As for the rest of her art, we have a box full of other paintings/drawings/crafts that we save, and Sherry has a new app on her phone called Artkive, which she uses to take/store photos of it, with the intention of making a photo book full of her creations someday. We think it’ll be really fun to look back on (both for us, and for Clara).

We’re really happy with how our new cork board is adding some personality and color to the office, and Clara couldn’t be more proud. We’ve realized it will get in the way of any curtains we might have hung, but we’ve been thinking about doing some inside-mount roman shades for the room anyway.

Oh and those felt name banners are a little homemade surprise that a sweet reader sent us (thanks so much Jes!) as a welcome/big sister gift for Teddy and Clara. I like that it sets the stage for Clara that she’ll eventually be sharing her gallery space. Although I’m sure we’ll have a tough time bumping some of her stuff up there. We’re especially enamored with Grumpy Snowman.

A clear family favorite is this drawing that came home from school one day last winter, where Clara had drawn a portrait of her soon-to-be-bigger family. She did it shortly after we told her that Sherry was having a boy, so it was a huge relief to see her embracing the idea of having a brother so quickly. Especially since she almost immediately started calling him “my baby.”
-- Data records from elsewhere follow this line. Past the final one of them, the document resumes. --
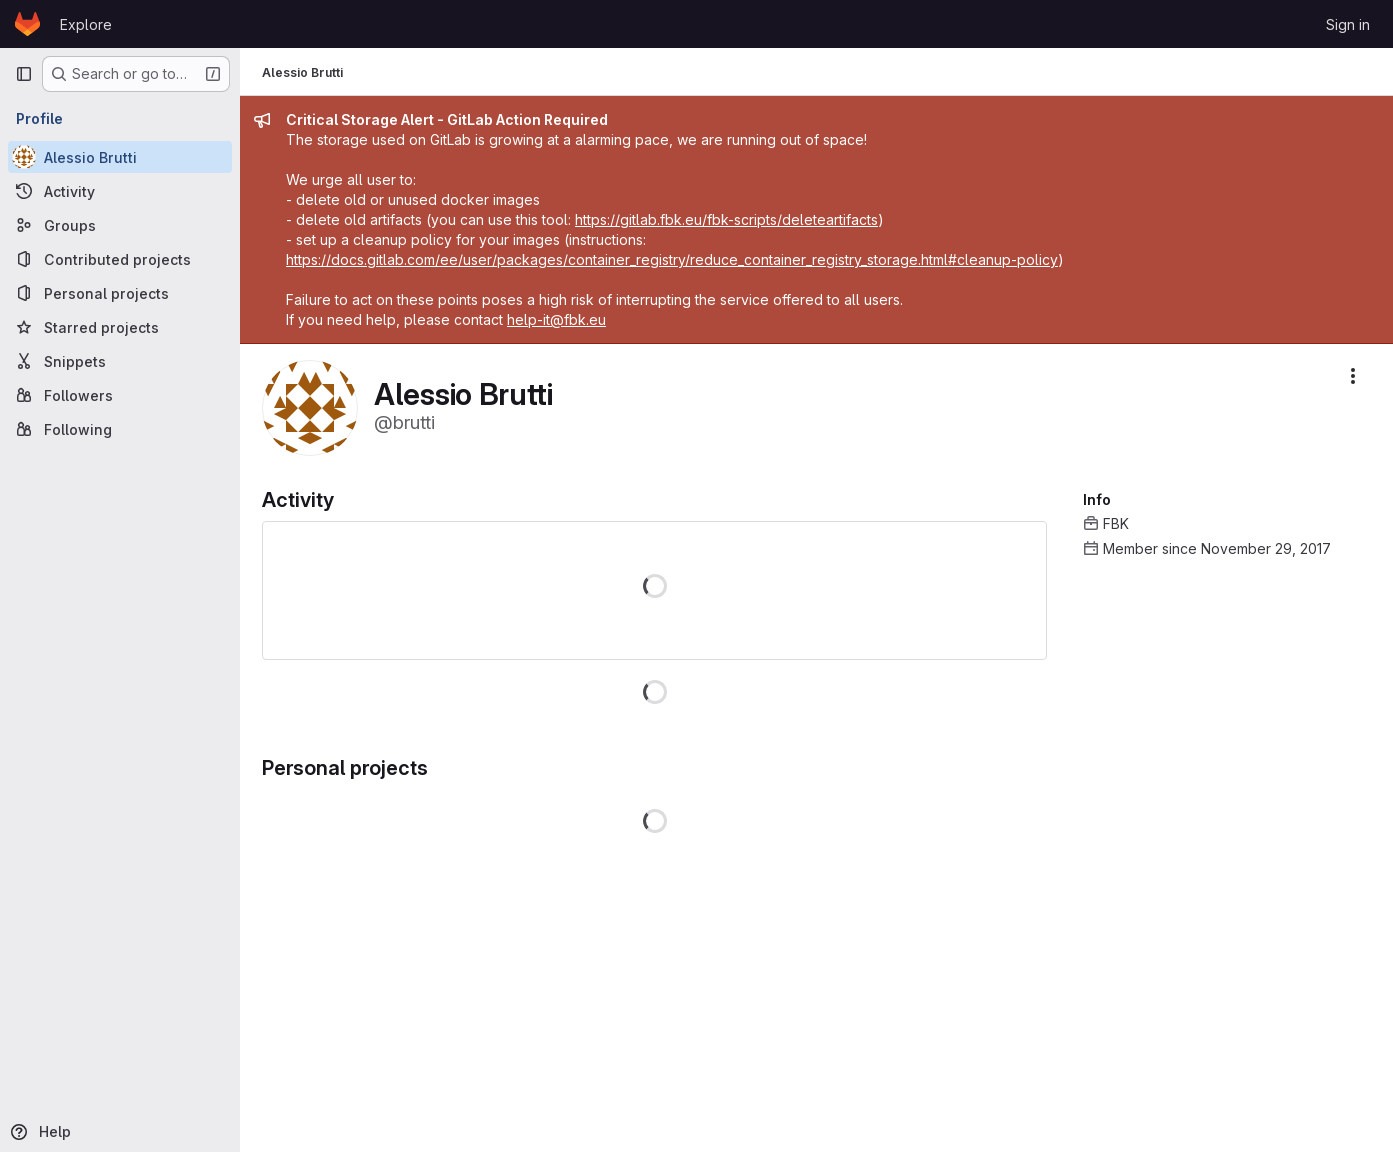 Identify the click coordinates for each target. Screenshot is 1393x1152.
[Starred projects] (120, 327)
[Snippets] (120, 361)
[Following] (120, 429)
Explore (86, 24)
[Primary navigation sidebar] (24, 74)
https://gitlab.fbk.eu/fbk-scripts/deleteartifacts (728, 219)
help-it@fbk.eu (558, 319)
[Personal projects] (120, 293)
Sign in (1348, 24)
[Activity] (120, 191)
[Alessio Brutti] (120, 157)
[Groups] (120, 225)
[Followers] (120, 395)
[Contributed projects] (120, 259)
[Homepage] (27, 24)
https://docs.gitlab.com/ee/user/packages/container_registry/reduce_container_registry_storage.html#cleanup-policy (674, 259) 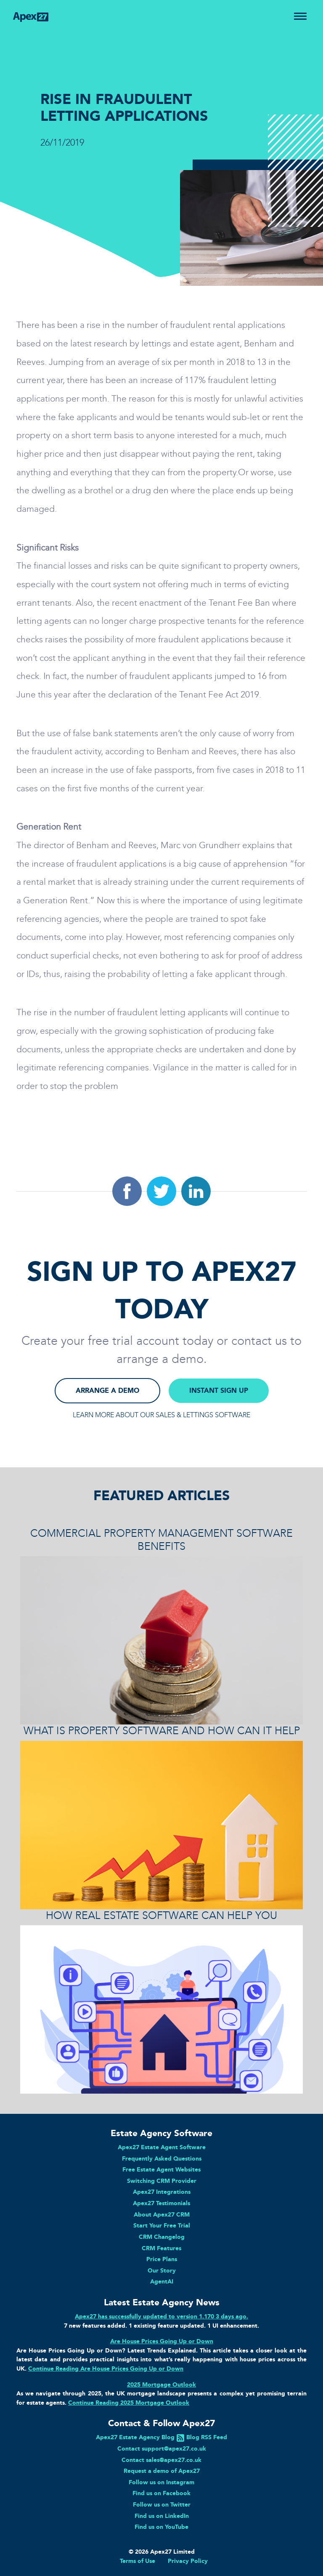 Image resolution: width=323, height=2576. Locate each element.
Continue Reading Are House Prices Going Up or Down (105, 2368)
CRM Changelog (162, 2237)
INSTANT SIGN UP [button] (218, 1390)
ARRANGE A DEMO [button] (107, 1390)
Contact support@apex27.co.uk (161, 2448)
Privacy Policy (188, 2561)
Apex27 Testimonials (161, 2203)
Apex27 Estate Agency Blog (135, 2437)
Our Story (162, 2270)
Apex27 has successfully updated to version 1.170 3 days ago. (161, 2316)
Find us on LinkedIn (162, 2516)
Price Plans (161, 2259)
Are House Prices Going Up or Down (161, 2341)
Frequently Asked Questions (161, 2158)
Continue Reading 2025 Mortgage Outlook (128, 2402)
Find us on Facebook (161, 2493)
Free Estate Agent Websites (161, 2169)
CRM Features (161, 2248)
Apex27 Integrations (162, 2191)
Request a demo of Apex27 (162, 2471)
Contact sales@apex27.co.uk (161, 2460)
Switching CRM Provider (161, 2181)
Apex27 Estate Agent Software (162, 2147)
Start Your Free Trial (161, 2225)
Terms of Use (137, 2561)
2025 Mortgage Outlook (161, 2384)
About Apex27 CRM (162, 2214)
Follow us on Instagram (161, 2482)
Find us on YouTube (161, 2527)
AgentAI (161, 2281)
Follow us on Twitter (162, 2504)
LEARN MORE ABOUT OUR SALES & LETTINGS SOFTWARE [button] (161, 1415)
We’re also pretty big fans of this bear-on-a-stick that she made at school. It shows the evolution of her people drawing skills, since they went from just having heads to suddenly having bodies. Although some people still don’t get a torso, so this bear was pretty lucky.

You may have also noticed that our repurposed Campbell’s soup cans (the limited edition Warhol ones from this old project from two years ago) are still going strong.

The rest of the office still hasn’t made much progress, but with Teddy keeping one of us occupied pretty much at all times, there isn’t really a rush on getting the double-desk thing going just yet. For now, Clara will just have to be our most productive office-mate.